British amateur radio satellite

UoSAT-1, also known as UoSAT-OSCAR 9 (UO-9), was a British amateur radio satellite which orbited Earth. It was built at the University of Surrey and launched into low Earth orbit on 6 October 1981. It exceeded its anticipated two-year orbital lifespan by six years, having received signals on 13 October 1989, before re-entering the atmosphere.

This was the first of several UoSAT satellites; followed by UoSAT-2.

==Mission==
Like its successor UoSAT-2 it carried a CCD camera and a Digitalker speech synthesiser, and transmitted telemetry data on a 145.825 https://www.worldradiohistory.com/UK/British-Institution-of-Radio-Engineers/1982/TREE-1982-08-09.pdf (UoSAT-2 transmitted at 145.826) beacon at 1200 baud using asynchronous AFSK.

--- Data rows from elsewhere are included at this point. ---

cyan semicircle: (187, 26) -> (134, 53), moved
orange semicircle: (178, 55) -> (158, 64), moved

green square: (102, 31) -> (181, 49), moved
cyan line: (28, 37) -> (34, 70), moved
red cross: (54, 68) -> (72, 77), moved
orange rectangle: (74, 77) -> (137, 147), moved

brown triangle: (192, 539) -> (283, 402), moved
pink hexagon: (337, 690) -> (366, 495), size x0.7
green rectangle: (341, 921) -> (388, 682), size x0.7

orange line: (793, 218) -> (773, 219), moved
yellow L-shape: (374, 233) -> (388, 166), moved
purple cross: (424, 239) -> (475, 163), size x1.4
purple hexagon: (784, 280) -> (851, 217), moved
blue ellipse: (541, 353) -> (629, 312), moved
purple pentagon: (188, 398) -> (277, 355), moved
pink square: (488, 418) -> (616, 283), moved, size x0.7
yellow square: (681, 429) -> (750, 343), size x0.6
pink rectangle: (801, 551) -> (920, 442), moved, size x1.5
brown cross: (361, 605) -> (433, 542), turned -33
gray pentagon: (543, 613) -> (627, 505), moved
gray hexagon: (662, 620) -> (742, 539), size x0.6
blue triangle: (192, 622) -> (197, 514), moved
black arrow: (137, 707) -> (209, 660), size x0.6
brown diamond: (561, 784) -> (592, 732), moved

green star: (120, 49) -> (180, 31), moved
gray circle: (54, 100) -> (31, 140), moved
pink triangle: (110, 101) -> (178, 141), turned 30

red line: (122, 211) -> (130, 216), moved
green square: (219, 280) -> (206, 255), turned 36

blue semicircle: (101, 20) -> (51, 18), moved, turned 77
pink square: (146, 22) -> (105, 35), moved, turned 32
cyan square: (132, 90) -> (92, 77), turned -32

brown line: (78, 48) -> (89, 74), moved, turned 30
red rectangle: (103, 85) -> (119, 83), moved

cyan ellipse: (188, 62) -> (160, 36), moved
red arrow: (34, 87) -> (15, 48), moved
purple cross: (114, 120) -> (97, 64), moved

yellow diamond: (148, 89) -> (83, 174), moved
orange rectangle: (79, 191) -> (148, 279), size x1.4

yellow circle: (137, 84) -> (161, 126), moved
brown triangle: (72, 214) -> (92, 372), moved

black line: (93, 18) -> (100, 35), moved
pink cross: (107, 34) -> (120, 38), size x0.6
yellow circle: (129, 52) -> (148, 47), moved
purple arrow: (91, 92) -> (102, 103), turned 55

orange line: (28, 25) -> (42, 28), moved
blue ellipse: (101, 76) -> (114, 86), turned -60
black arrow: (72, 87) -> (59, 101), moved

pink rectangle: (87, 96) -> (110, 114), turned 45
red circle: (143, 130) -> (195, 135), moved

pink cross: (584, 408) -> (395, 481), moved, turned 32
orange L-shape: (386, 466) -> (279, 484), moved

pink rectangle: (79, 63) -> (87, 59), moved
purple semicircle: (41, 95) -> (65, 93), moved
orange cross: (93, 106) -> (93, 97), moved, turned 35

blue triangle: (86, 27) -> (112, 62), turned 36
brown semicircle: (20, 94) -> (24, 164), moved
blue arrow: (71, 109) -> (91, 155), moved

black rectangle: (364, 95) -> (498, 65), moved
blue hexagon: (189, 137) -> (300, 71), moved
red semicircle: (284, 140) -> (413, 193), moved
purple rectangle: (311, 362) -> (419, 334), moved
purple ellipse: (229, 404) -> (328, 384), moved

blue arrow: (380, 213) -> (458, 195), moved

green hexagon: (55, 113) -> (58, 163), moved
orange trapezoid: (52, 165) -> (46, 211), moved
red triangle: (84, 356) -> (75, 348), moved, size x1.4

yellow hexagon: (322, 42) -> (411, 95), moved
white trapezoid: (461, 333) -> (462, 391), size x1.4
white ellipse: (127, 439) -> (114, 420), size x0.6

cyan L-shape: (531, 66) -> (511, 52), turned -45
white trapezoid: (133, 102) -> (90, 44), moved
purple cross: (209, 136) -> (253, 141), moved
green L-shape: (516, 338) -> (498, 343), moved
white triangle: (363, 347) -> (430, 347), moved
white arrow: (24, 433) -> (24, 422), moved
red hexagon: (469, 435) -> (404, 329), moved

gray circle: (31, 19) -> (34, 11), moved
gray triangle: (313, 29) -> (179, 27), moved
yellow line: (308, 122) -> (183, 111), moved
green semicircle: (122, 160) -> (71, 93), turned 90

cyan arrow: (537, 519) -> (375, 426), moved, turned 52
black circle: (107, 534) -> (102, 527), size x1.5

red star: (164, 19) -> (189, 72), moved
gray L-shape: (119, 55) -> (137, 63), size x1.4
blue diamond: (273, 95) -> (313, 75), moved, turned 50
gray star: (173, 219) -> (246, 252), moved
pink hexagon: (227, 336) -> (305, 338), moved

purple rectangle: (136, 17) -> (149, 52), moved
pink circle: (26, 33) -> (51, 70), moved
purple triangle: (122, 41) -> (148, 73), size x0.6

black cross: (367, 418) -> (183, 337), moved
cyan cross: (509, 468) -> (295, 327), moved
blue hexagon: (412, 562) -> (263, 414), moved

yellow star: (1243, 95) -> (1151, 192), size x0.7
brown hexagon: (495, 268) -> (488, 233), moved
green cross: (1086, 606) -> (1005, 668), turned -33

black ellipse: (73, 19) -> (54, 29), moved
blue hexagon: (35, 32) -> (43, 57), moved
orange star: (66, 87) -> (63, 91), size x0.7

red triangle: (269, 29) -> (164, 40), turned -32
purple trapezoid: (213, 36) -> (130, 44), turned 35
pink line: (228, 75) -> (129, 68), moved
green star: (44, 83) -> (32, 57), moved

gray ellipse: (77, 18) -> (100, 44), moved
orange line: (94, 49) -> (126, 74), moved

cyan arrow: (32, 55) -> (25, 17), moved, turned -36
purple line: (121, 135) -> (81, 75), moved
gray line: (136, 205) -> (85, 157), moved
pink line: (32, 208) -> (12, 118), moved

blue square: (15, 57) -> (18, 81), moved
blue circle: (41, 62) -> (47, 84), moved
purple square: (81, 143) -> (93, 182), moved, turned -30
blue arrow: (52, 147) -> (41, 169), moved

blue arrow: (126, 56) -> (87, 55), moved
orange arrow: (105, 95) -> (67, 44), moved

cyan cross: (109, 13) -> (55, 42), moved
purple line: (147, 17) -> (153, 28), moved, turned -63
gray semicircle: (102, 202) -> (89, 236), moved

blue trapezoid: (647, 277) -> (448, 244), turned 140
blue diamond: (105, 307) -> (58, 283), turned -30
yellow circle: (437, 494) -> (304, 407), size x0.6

The Astrid package sold by British firm MM Microwave, consisting of a fixed frequency VHF receiver set and software for the BBC Micro, could display the telemetry frames from either UoSAT-1 or UoSAT-2.
UoSAT-1's solar arrays were of an experimental design reused for UoSAT-2.

== Computers and Data Processing ==
The primary computer for the satellite was the RCA 1802 microprocessor. A secondary microprocessor was also employed, the "F100L" (a Ferranti 16-bit processor). Memory was 16K of DRAM.